Exercise: Could you restate every line of the data word for word?
====
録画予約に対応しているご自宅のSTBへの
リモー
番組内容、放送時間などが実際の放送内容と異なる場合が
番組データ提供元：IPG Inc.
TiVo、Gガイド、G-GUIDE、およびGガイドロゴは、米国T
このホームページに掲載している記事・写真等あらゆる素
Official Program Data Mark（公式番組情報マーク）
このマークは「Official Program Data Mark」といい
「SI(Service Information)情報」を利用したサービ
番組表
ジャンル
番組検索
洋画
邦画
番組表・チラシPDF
====
Exercise answer:
録画予約に対応しているご自宅のSTBへの
リモー
番組内容、放送時間などが実際の放送内容と異なる場合が
番組データ提供元：IPG Inc.
TiVo、Gガイド、G-GUIDE、およびGガイドロゴは、米国T
このホームページに掲載している記事・写真等あらゆる素
Official Program Data Mark（公式番組情報マーク）
このマークは「Official Program Data Mark」といい
「SI(Service Information)情報」を利用したサービ
番組表
ジャンル
番組検索
洋画
邦画
番組表・チラシPDF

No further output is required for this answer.